Segundo este aluno, que frequenta o 11.º ano da Escola Secundária Poeta Al Berto, de Sines, trata-se, pois, de “um concelho muito poluidor” e, “de manhã e à noite”, isso nota-se: “Cheira mesmo muito mal, a enxofre e a gases tóxicos, o que não é muito agradável”.

“E temos muita libertação de fumos das fábricas, o que é muito poluente e muito mau para o ambiente”, acrescentou o aluno.

Em dia de greve climática estudantil, a manifestação em Sines começou por volta das 10:30, com uma concentração no Jardim das Descobertas, desfilando depois os alunos por diversas ruas da cidade até chegarem ao edifício da Câmara Municipal, cerca das 12:00, onde continuaram a protestar em defesa do ambiente e do futuro do planeta.

Duarte Colaço confirmou que, em frente a câmara estiveram “cerca de 200 estudantes”, porque “os alunos mais novos, por exemplo de escolas primárias, não participaram no desfile pelas ruas”.

O protesto juntou estudantes de várias escolas de Sines, como as duas secundárias e uma básica, da escola Tecnológica do Litoral Alentejano, também no mesmo concelho, das escolas secundárias de Santiago do Cacém e Santo André e de escolas do concelho de Odemira (Beja).

Com diversos participantes vestidos de preto, para simbolizar “o luto pelo planeta”, de acordo com Duarte Colaço, gritaram-se palavras de ordem como “Não há Planeta B” ou “Senhor presidente porque deixa esta bela cidade ter uma fábrica tão poluente”, numa mensagem dirigida ao autarca de Sines.

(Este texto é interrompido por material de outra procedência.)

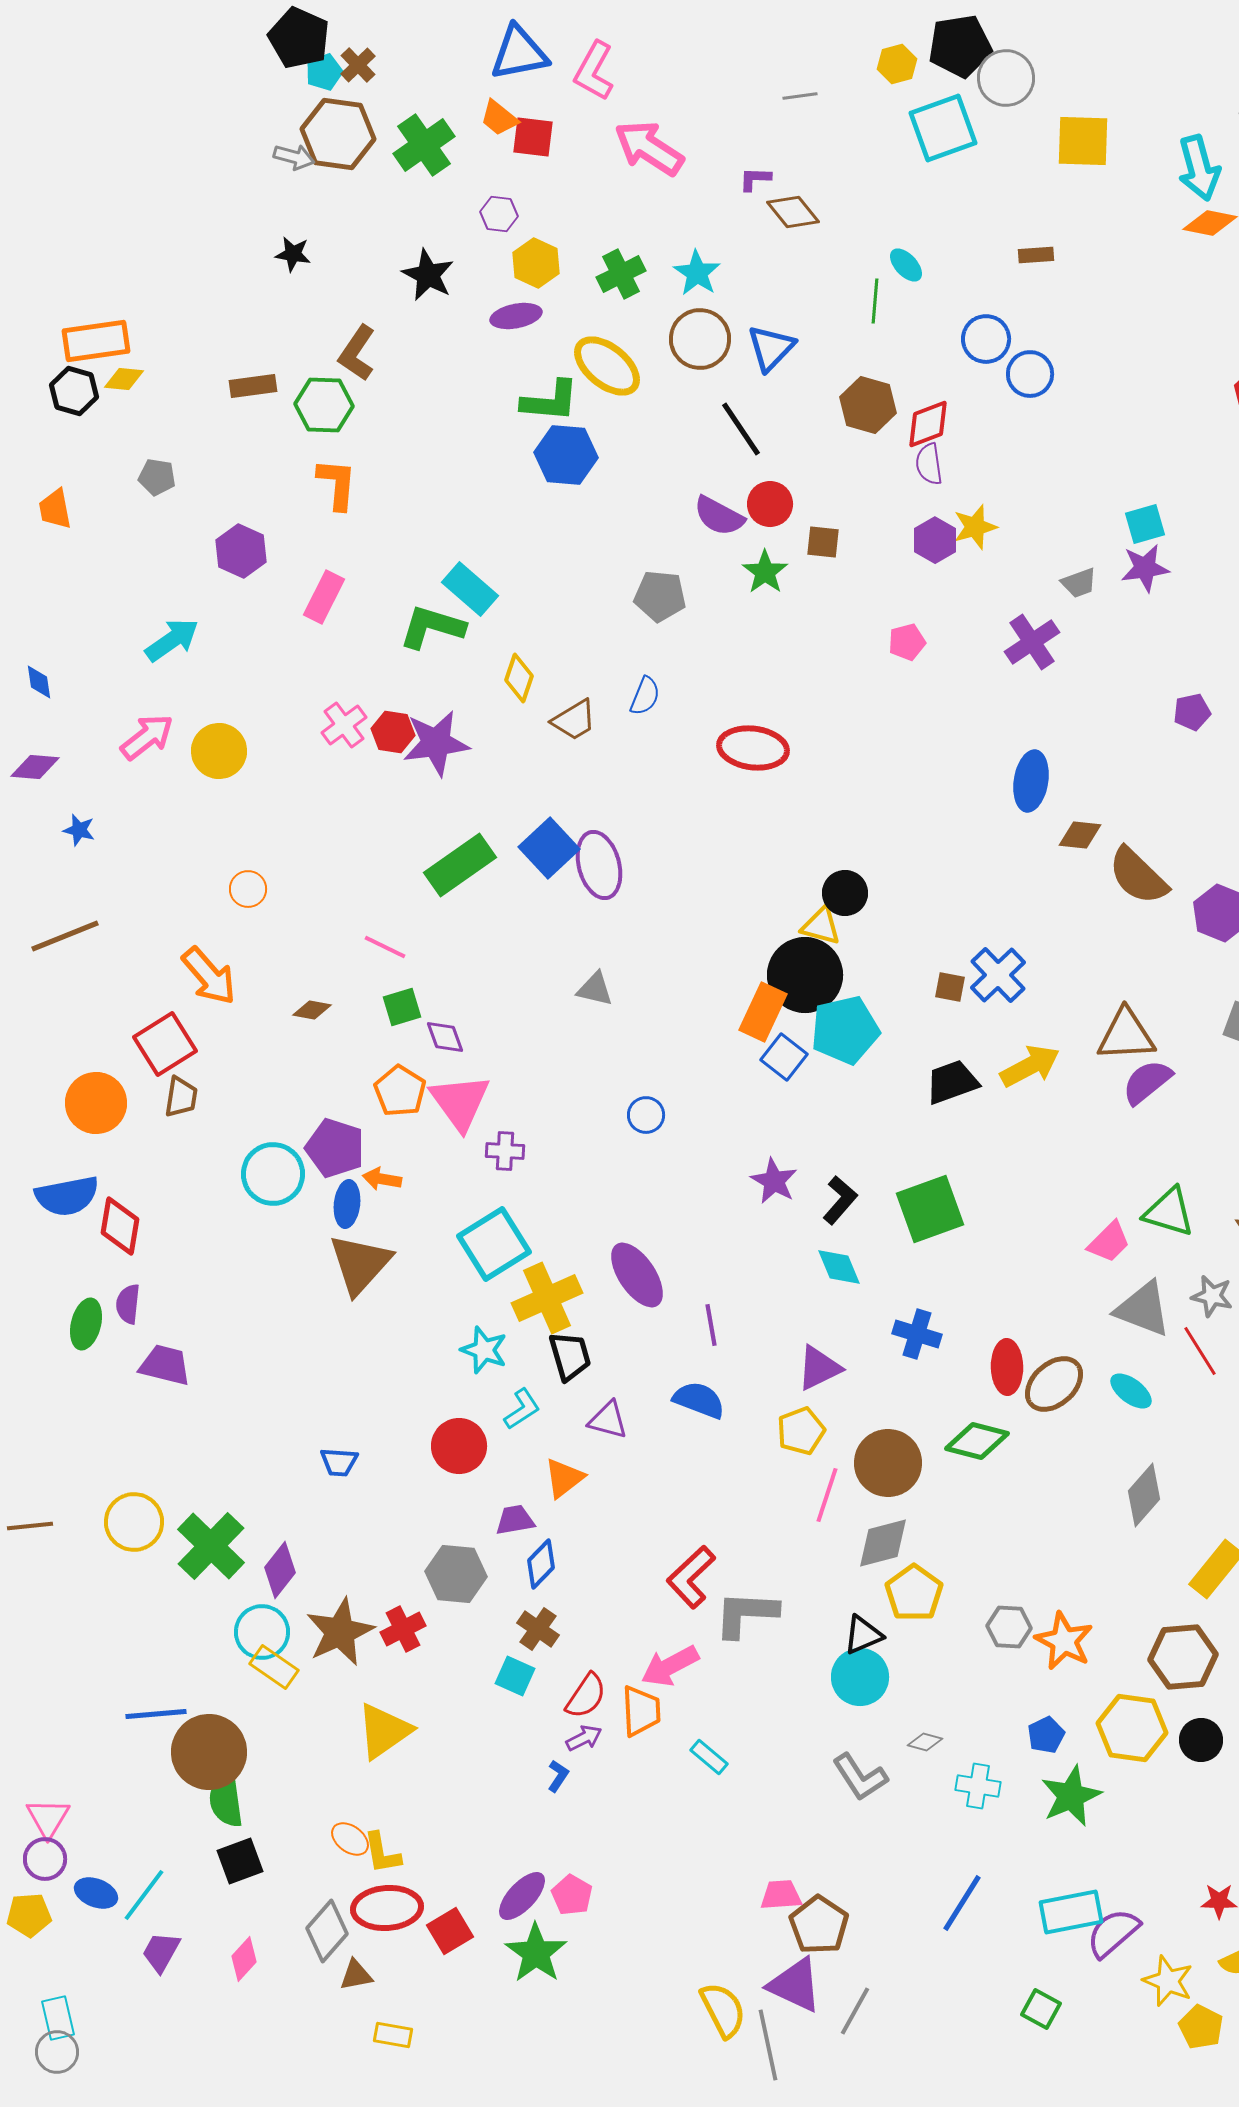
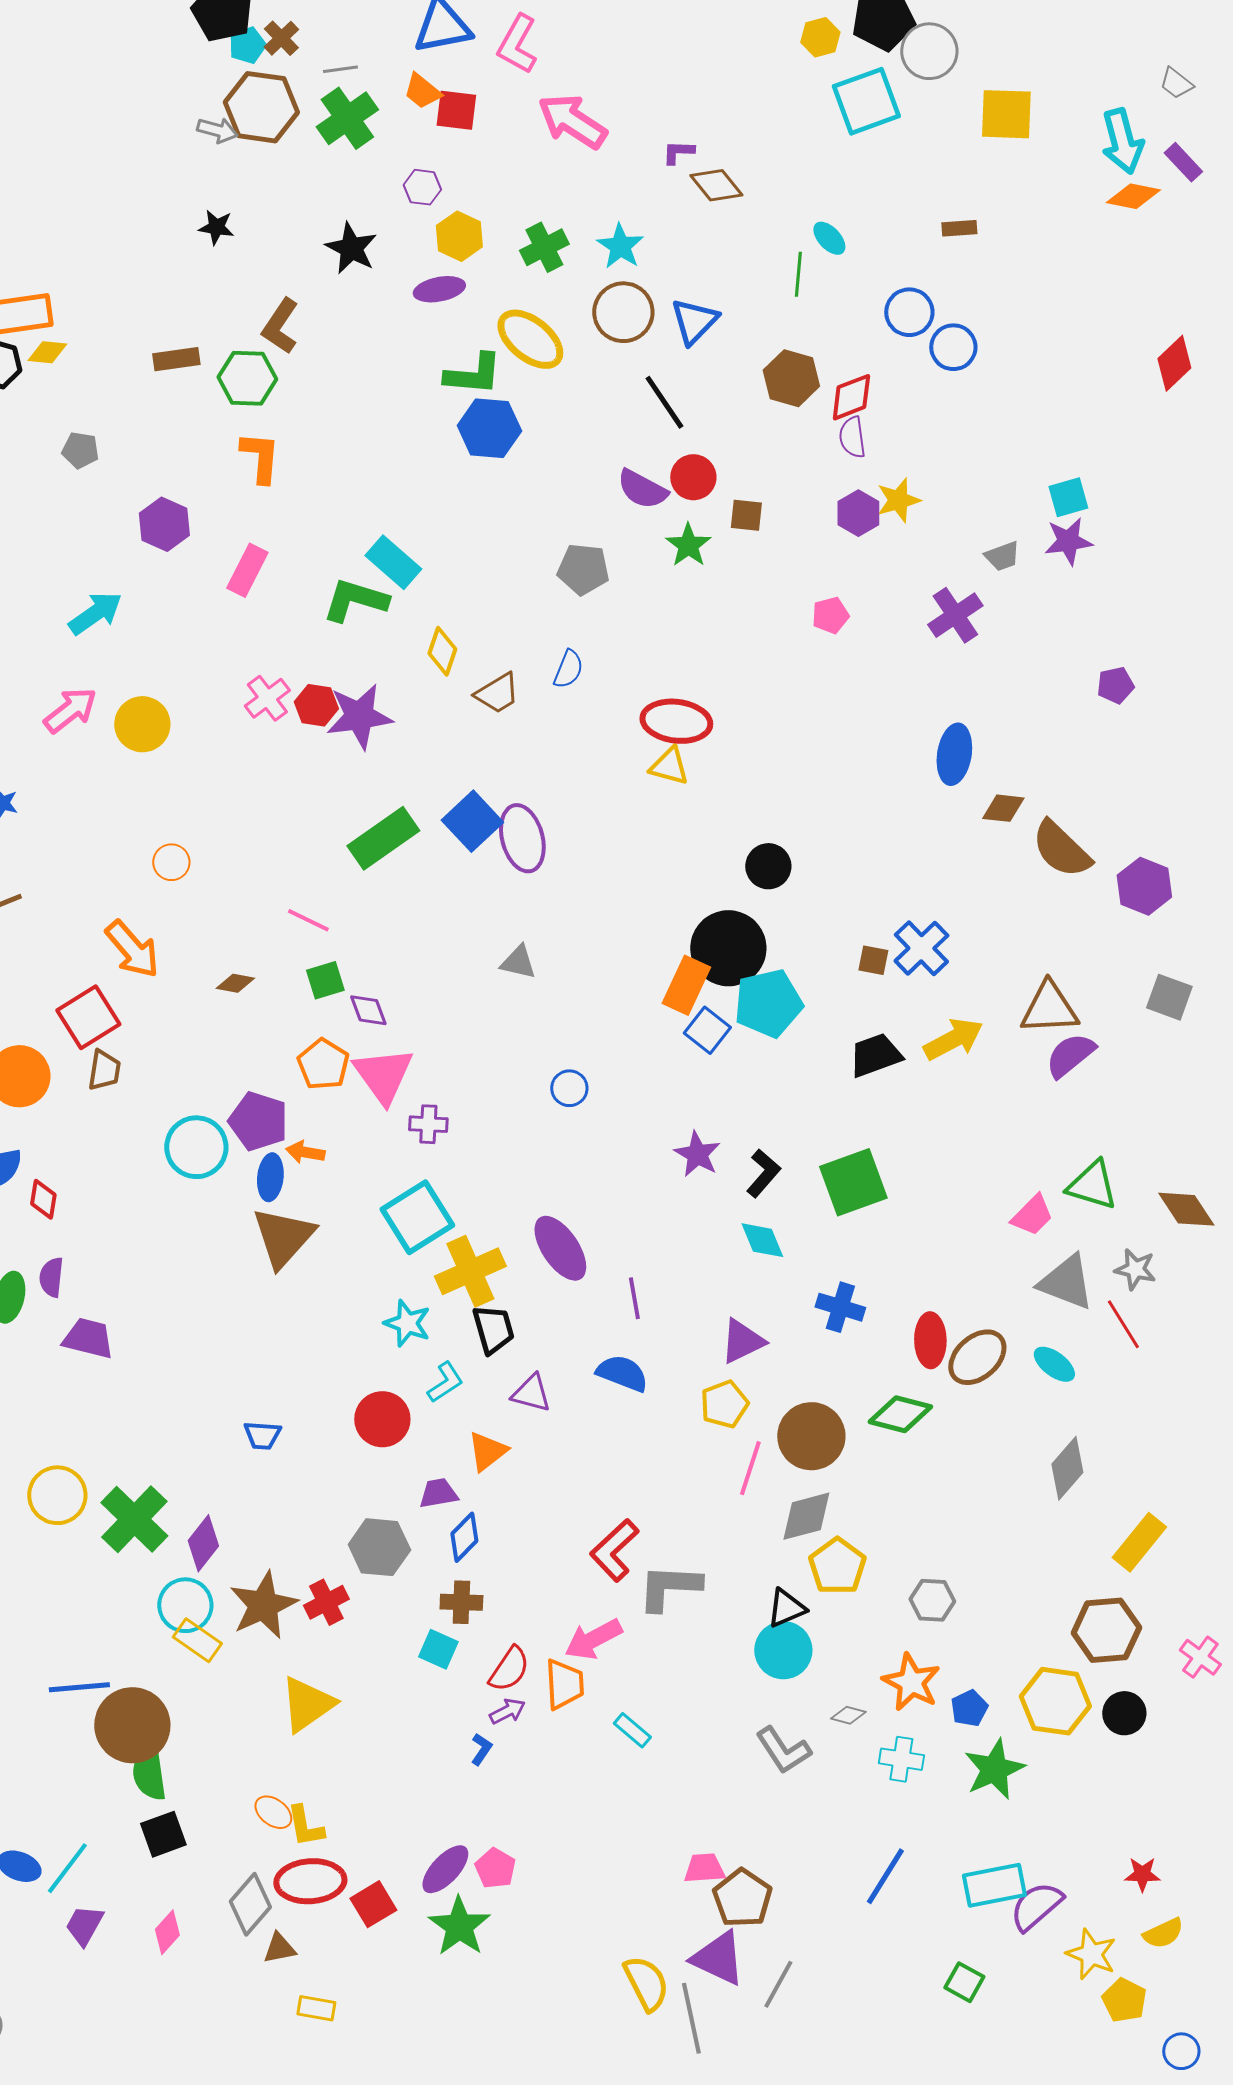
gray line: (800, 96) -> (340, 69), moved
yellow triangle: (821, 926) -> (669, 766), moved
red diamond: (120, 1226) -> (43, 1199), size x0.7
brown cross: (538, 1629) -> (461, 1602), turned -33
orange star: (1064, 1641) -> (911, 1682), moved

Outros empunhavam cartazes que diziam “You Will die of old age, I will die of climate change” (“Tu vais morrer de velhice, eu vou morrer por causa das alterações climáticas”), “Oh mar quanto do teu sal é plástico de Portugal” e “Pequenas mudanças, grandes Repercussões”.

“Os governos não se têm preocupado com o clima e os jovens é que vão revolucionar isto tudo. Nós temos mesmo de agir, somos o futuro e temos voz e poder para falar perante muitas pessoas e temos que ser ouvidos”, reivindicou Duarte Colaço.

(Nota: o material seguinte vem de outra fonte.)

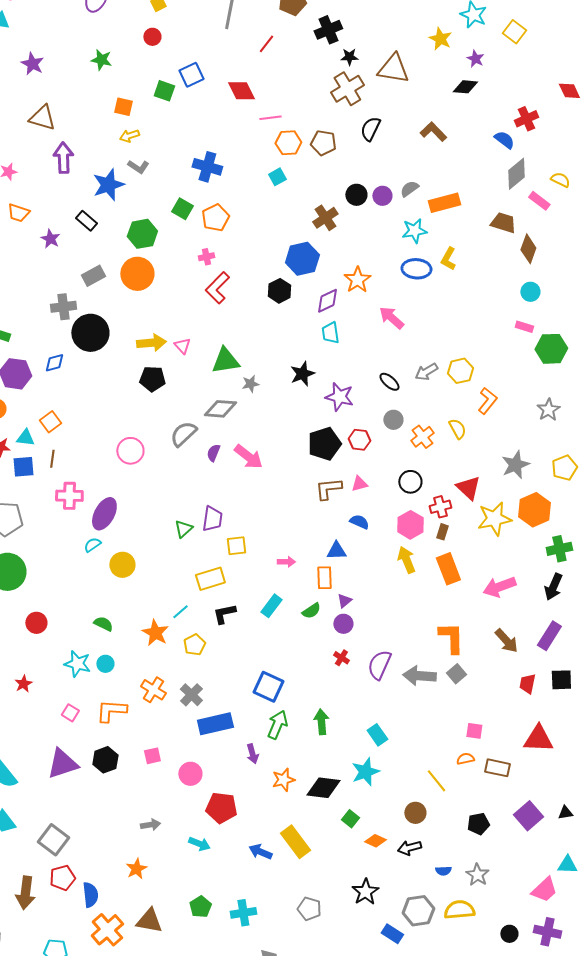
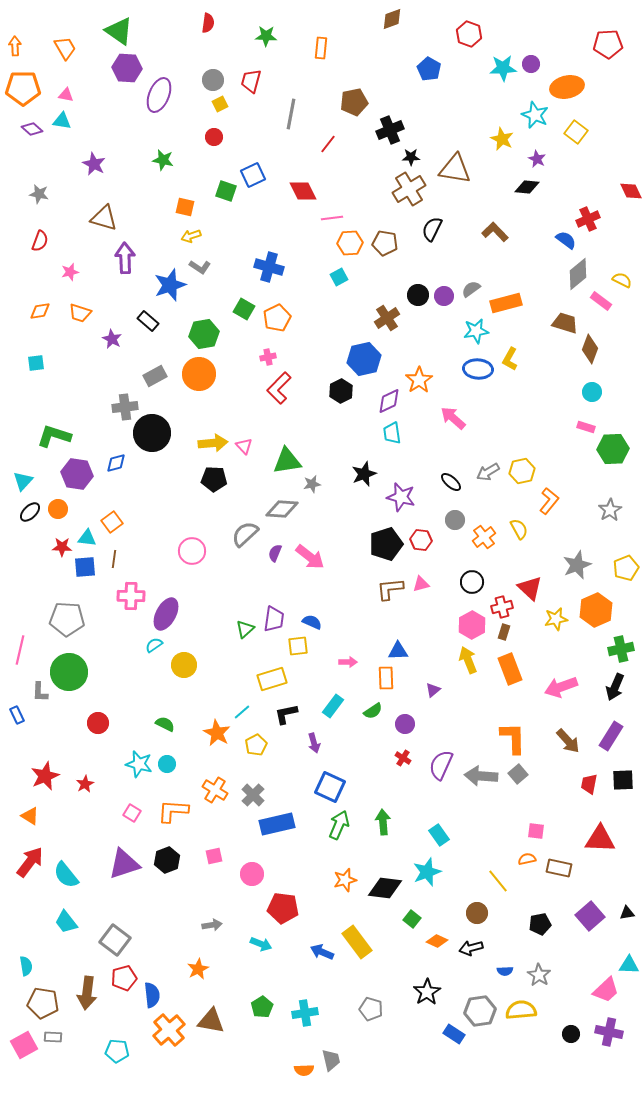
yellow star: (494, 519) -> (556, 619), size x0.7
blue semicircle: (359, 522) -> (312, 622), moved
purple triangle: (344, 601) -> (433, 690), moved
purple arrow: (252, 754) -> (314, 743), moved

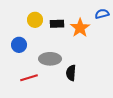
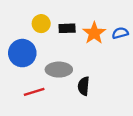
blue semicircle: (102, 14) -> (120, 33), moved
blue circle: (19, 45) -> (22, 53), size x1.5

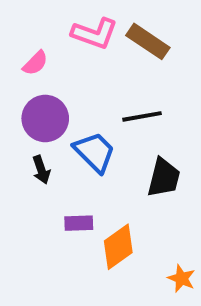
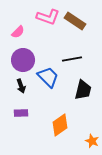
purple rectangle: (79, 223) -> (21, 113), moved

Outra aluna da mesma escola de Sines, mas do 10.º ano, Mafalda Carreira, insistiu que “é importante” os jovens mostrarem “aos líderes políticos que não estão satisfeitos com o estado atual do planeta” e que “este é um problema atual, não é um problema do futuro. As mudanças têm de acontecer agora”.

A greve climática estudantil é inspirada na sueca Greta Thunberg, 16 anos, que no ano passado iniciou um boicote às aulas para exigir do parlamento da Suécia ações urgentes para travar as alterações climáticos, um protesto que rapidamente se replicou por todo o mundo.